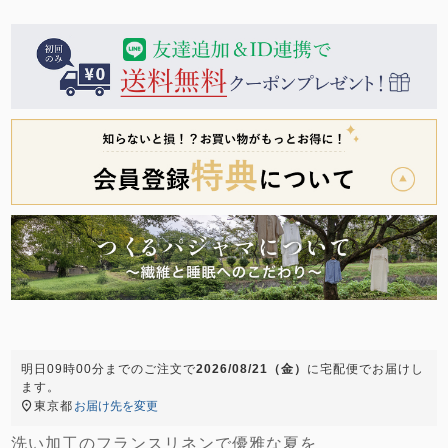
前開き
かぶり
スリーパー
目的別でさがす一覧はこちら
売れ筋ランキング
新着商品
- Item Ranking -
- New Arrival -
上着単品
作務衣
羽織・バスロ
すべての生地一覧はこちら
春
夏
秋
冬
ーブ
ボーイズパジャマ
ズボン単品
明日
09時00分
までのご注文で
2026/08/21（金）
に
宅配便
でお届けし
ます。
ガールズ長袖
ガールズ半袖
ワンピース
東京都
お届け先を変更
春
夏
秋
冬
すべてのキッ
洗い加工のフランスリネンで優雅な夏を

···

Exercise aim
Output the full listing verbatim, but drop the images.

Written response
前開き
かぶり
スリーパー
目的別でさがす一覧はこちら
売れ筋ランキング
新着商品
- Item Ranking -
- New Arrival -
上着単品
作務衣
羽織・バスロ
すべての生地一覧はこちら
春
夏
秋
冬
ーブ
ボーイズパジャマ
ズボン単品
明日
09時00分
までのご注文で
2026/08/21（金）
に
宅配便
でお届けし
ます。
ガールズ長袖
ガールズ半袖
ワンピース
東京都
お届け先を変更
春
夏
秋
冬
すべてのキッ
洗い加工のフランスリネンで優雅な夏を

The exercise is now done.